15 Research Lab -Adversarial Safety Evaluation of Frontier AI Systems

John Kearney

Content Safety Scanning for AI Agents

February 28, 202615 Research Lab

defenseguardrailstools

Content safety scanning for AI agents goes beyond traditional content moderation. It needs to detect prompt injection, tool description poisoning, and response manipulation in addition to standard toxic content classification.

What to Scan

User input. The first layer. Scan every user message for injection patterns before it reaches the model. This catches direct injection attempts.

Retrieved content. In RAG systems, scan retrieved documents and chunks for embedded instructions. Indirect injection through poisoned documents is a primary attack vector.

Tool descriptions. When connecting to MCP servers, scan tool descriptions for injection payloads. Tool descriptions go directly into the model's context and are highly trusted.

Tool responses. After a tool executes, scan the response before it re-enters the model's context. Response injection can manipulate subsequent agent behavior.

Agent output. Scan the agent's generated responses before they reach the user. This catches toxic content, data leakage, and instruction leakage.

Scanning Techniques

Pattern matching. Fast keyword and regex scanning for known injection patterns. Sub-millisecond latency. High precision on known patterns, zero coverage on novel patterns.

Statistical analysis. Detect anomalies in token distribution, entropy, perplexity shifts, and text structure. Encoded payloads (base64, hex) have distinctive statistical signatures.

ML classification. Fine-tuned models that classify text as benign or adversarial. Higher coverage than pattern matching, but slower and less transparent.
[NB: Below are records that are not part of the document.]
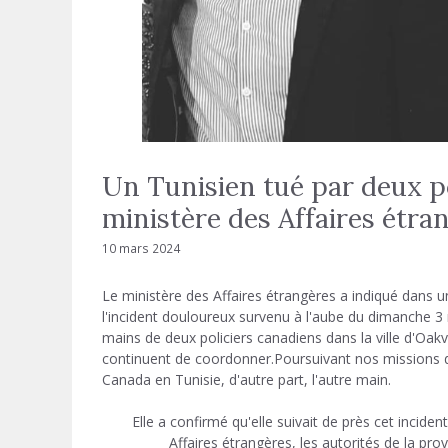
Un Tunisien tué par deux po
ministère des Affaires étra
10 mars 2024
Le ministère des Affaires étrangères a indiqué dans
l'incident douloureux survenu à l'aube du dimanche 3 
mains de deux policiers canadiens dans la ville d'Oakv
continuent de coordonner.Poursuivant nos missions d
Canada en Tunisie, d'autre part, l'autre main.
Elle a confirmé qu'elle suivait de près cet incid
Affaires étrangères, les autorités de la pro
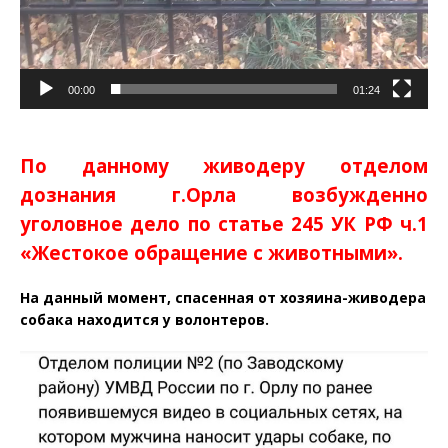
00:00
01:24
По данному живодеру отделом
дознания г.Орла возбужденно
уголовное дело по статье 245 УК РФ ч.1
«Жестокое обращение с животными».
На данный момент, спасенная от хозяина-живодера
собака находится у волонтеров.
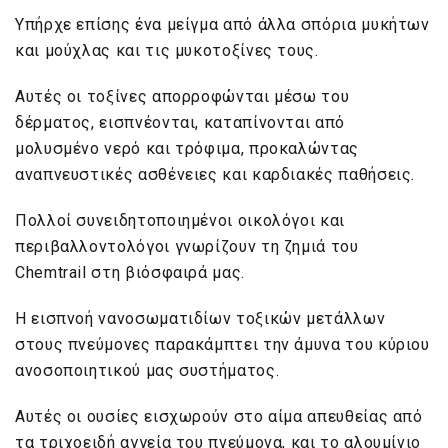
Υπήρχε επίσης ένα μείγμα από άλλα σπόρια μυκήτων
και μούχλας και τις μυκοτοξίνες τους.
Αυτές οι τοξίνες απορροφώνται μέσω του
δέρματος, εισπνέονται, καταπίνονται από
μολυσμένο νερό και τρόφιμα, προκαλώντας
αναπνευστικές ασθένειες και καρδιακές παθήσεις.
Πολλοί συνειδητοποιημένοι οικολόγοι και
περιβαλλοντολόγοι γνωρίζουν τη ζημιά του
Chemtrail στη βιόσφαιρά μας.
Η εισπνοή νανοσωματιδίων τοξικών μετάλλων
στους πνεύμονες παρακάμπτει την άμυνα του κύριου
ανοσοποιητικού μας συστήματος.
Αυτές οι ουσίες εισχωρούν στο αίμα απευθείας από
τα τριχοειδή αγγεία του πνεύμονα, και το αλουμίνιο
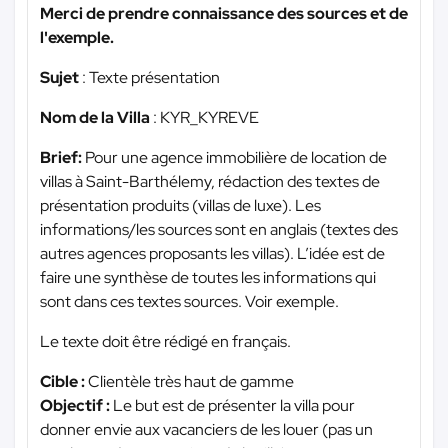
Merci de prendre connaissance des sources et de
l'exemple.
Sujet
: Texte présentation
Nom de la Villa
: KYR_KYREVE
Brief:
Pour une agence immobilière de location de
villas à Saint-Barthélemy, rédaction des textes de
présentation produits (villas de luxe). Les
informations/les sources sont en anglais (textes des
autres agences proposants les villas). L’idée est de
faire une synthèse de toutes les informations qui
sont dans ces textes sources. Voir exemple.
Le texte doit être rédigé en français.
Cible :
Clientèle très haut de gamme
Objectif :
Le but est de présenter la villa pour
donner envie aux vacanciers de les louer (pas un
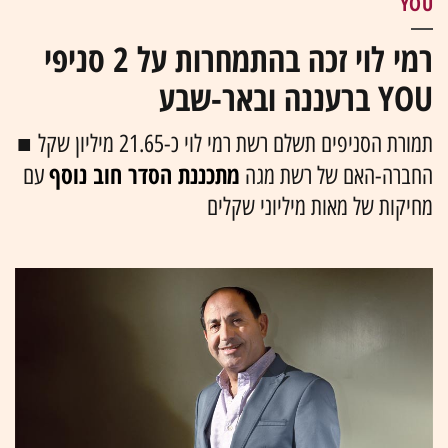
YOU
רמי לוי זכה בהתמחרות על 2 סניפי
YOU ברעננה ובאר-שבע
תמורת הסניפים תשלם רשת רמי לוי כ-21.65 מיליון שקל ■
מתכננת הסדר חוב נוסף
החברה-האם של רשת מגה
עם
מחיקות של מאות מיליוני שקלים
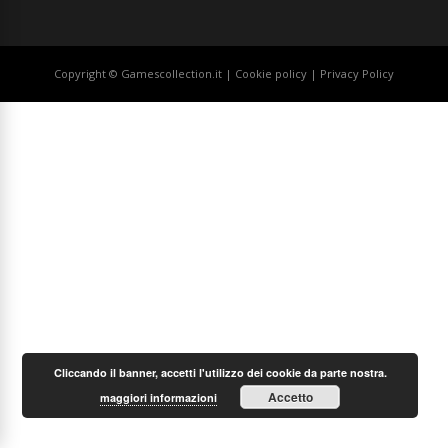
Copyright © Gamescollection.it |
Cookie policy
|
Privacy Policy
Cliccando il banner, accetti l'utilizzo dei cookie da parte nostra.
Accetto
maggiori informazioni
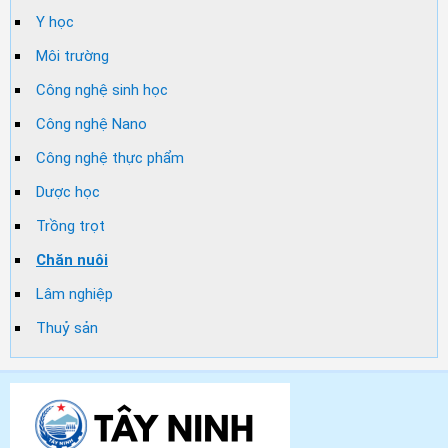
Y học
Môi trường
Công nghệ sinh học
Công nghệ Nano
Công nghệ thực phẩm
Dược học
Trồng trọt
Chăn nuôi
Lâm nghiệp
Thuỷ sản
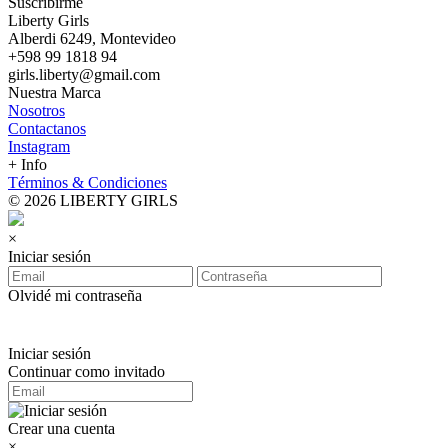
Suscribirme
Liberty Girls
Alberdi 6249, Montevideo
+598 99 1818 94
girls.liberty@gmail.com
Nuestra Marca
Nosotros
Contactanos
Instagram
+ Info
Términos & Condiciones
© 2026 LIBERTY GIRLS
×
Iniciar sesión
Olvidé mi contraseña
Iniciar sesión
Continuar como invitado
Crear una cuenta
×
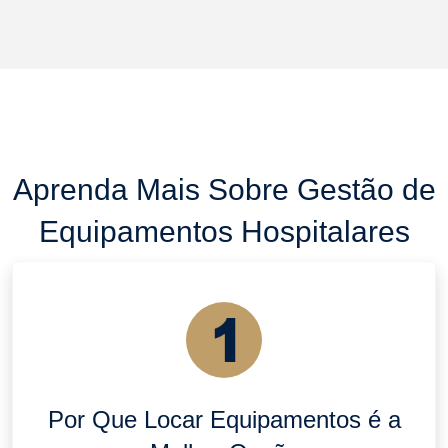
Aprenda Mais Sobre Gestão de
Equipamentos Hospitalares
Por Que Locar Equipamentos é a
Semantic analysis. Check whether the content's semantic intent matches its expected purpose. A tool description that contains imperative instructions directed at the model (rather than describing the tool) is suspicious.

How Aegis Works

Aegis is a zero-dependency content safety scanner designed for AI agent pipelines. Its architecture:

Fast path: Pattern matching against a maintained library of injection signatures. If a pattern matches, the scan returns immediately with a detection result.
Statistical path: Analyze text properties for anomalies. Entropy calculations, encoding detection, structural analysis.
Composite scoring: Combine signals from both paths into a single risk score. Configurable thresholds determine whether the content is passed, flagged, or blocked.

The zero-dependency design means Aegis runs in any JavaScript/TypeScript environment without pulling in external libraries. This matters for security-sensitive deployments where every dependency is a potential supply chain risk.

Placement in the Pipeline

Scanner placement determines what you catch:

User Input --> [SCAN] --> Model --> Tool Call Decision
                                        |
                                   [POLICY CHECK]
                                        |
                                   Tool Execution
                                        |
                                Tool Response --> [SCAN] --> Model
                                                              |
                                                         Agent Output --> [SCAN] --> User

Three scan points: input, tool response, and output. The policy check is separate from scanning. Scanning detects adversarial content. The policy engine authorizes actions. Both are needed.

Performance

Scanning adds latency. Pattern matching runs in under 1ms. Statistical analysis adds 2-5ms. ML classification adds 10-50ms depending on model size. In a pipeline where the LLM inference takes 500ms-2s, the scanning overhead is negligible.

For high-throughput systems, run the fast path synchronously and the statistical path asynchronously. If the fast path catches the attack, the statistical path result is not needed.